Eine erste Durchsicht des Entwurfs zeige, so die Bürgerinitiative Umweltschutz Lüchow-Dannenberg e.V. (BI), dass - wie erwartet - von einem Mehrbarrierensystem abgerückt wird. Das gewählte Wirtsgestein - der "einschlusswirksame Gebirgsbereich", wie es in dem Entwurf heißt - soll im Zusammenwirken mit geotechnischen Verschlüssen (Schachtverschlüsse, Dämme und Versatz) nunmehr allein gewährleisten, dass die Biosphäre nicht radioaktiv belastet wird. Bisher galt, dass neben dem gewählten Wirtsgestein in tiefen geologischen Formationen wie Salz, Ton oder Granit nicht nur technische, sondern auch weitere natürliche Barrieren einen sicheren Einschluss des Atommülls gewährleisten sollten. In der Gorleben-Debatte kam dem Deckgebirge bekanntlich eine weitere gewichtige natürliche Barrierefunktion zu. Ein BI- Sprecher: "Wir sind alarmiert und werden den Entwurf gründlich mit Fachleuten besprechen".

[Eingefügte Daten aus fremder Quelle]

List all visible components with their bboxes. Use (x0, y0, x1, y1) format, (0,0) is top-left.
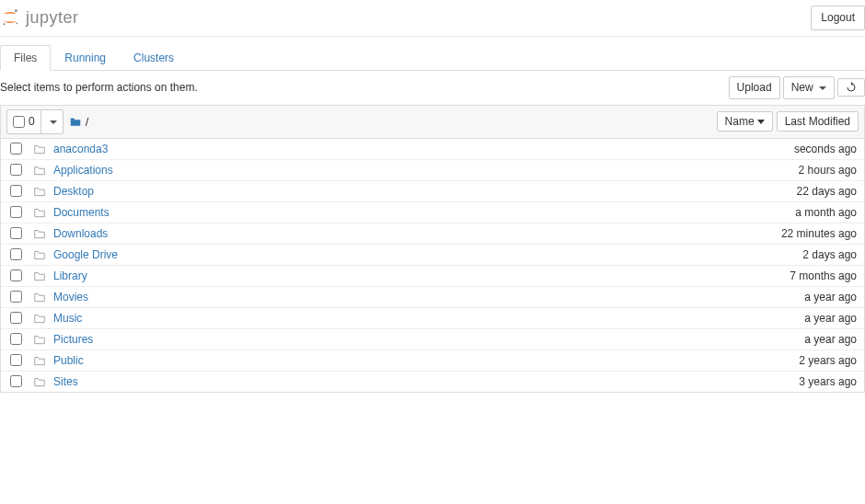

Nicht nur Wassereinbrüche und das Absaufen eines Endlagers müssten ausgeschlossen werden, so ist es im Entwurf nachlesbar. "Das ist eigentlich lapidar und wurde auch für die beiden Atommülldeponien Asse II und Morsleben, die gerade absaufen bzw. einstürzen, in der Planungsphase ausgeschlossen. So schnell holt die Realität der Planer ein", kommentiert die BI. "Wie sieht es hingegen mit den Rinnsälen und Wasseräderchen, den Wasserwegsamkeiten aus, wenn für eine Million Jahre Sicherheit versprochen wird" Doppelt hält besser! Wir brauchen, um es bildhaft zu sagen, Gürtel, Knöpfe und Hosenträger. Rückt Sigmar Gabriel von diesem Prinzip ab, weil Gorleben dann automatisch aus dem Kreis möglicher Standorte ausscheidet?", fragt die Initiative. Schließlich plädiere Sigmar Gabriel dafür, Gorleben mit anderen Standorten zu vergleichen. Wiederholt hatten die Gorleben-Gegner auf das Manko verwiesen, dass wasserführende Schichten direkt auf dem Salzgestein liegen und keine hinreichende Abschirmung durch Ton vorhanden ist. "Da drängt sich eine alarmierende Parallele zum absaufenden Atommülllager Asse II auf!"
Das Endlagersymposium, das auf Einladung des Bundesumweltministers von 30. Oktober bis zum 1. November 2008 in Berlin stattfindet, werde für die Debatte einen geeigneten Rahmen bieten. "Wir werden uns dort in die Debatte argumentativ und demonstrativ einmischen", kündigt ein Sprecher an.